Stored data |

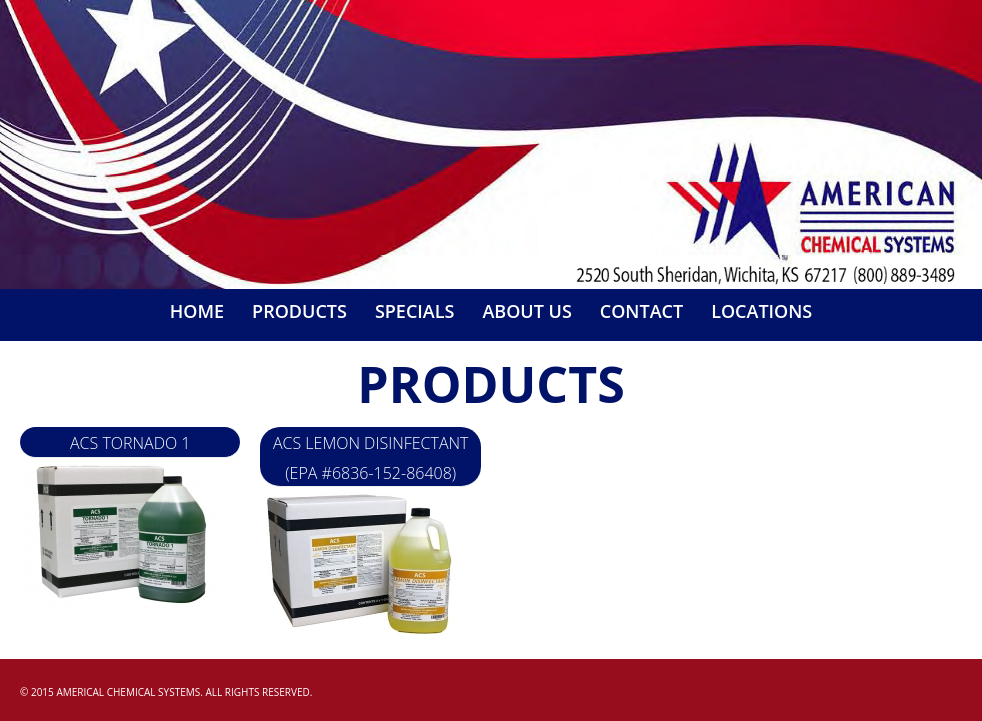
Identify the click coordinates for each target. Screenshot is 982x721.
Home (197, 311)
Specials (415, 311)
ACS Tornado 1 (130, 443)
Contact (641, 311)
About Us (526, 311)
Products (299, 311)
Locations (761, 311)
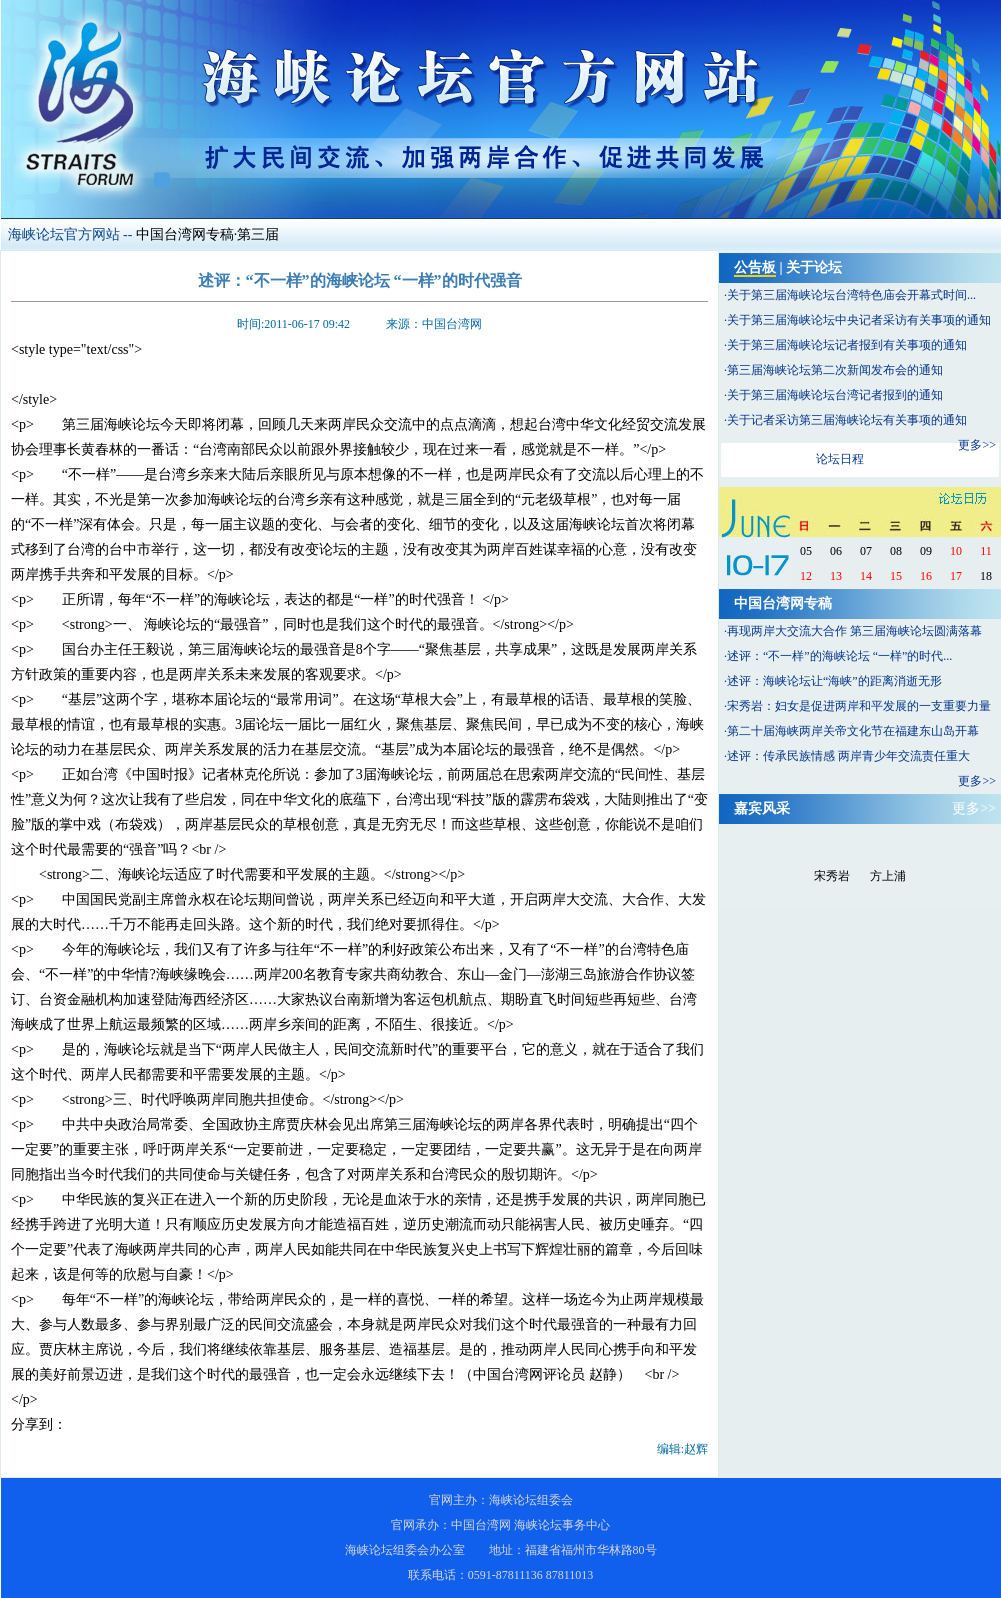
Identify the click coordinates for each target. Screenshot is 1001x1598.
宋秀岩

EXERCISE | Restate the data above verbatim, skipping every image.

OUTPUT OF THE EXERCISE |
Identify the click coordinates for each target. Screenshot is 982x721.
Home (197, 311)
Specials (415, 311)
ACS Tornado 1 (130, 443)
Contact (641, 311)
About Us (526, 311)
Products (299, 311)
Locations (761, 311)
Identify the click coordinates for each target. Screenshot is 1001x1598.
宋秀岩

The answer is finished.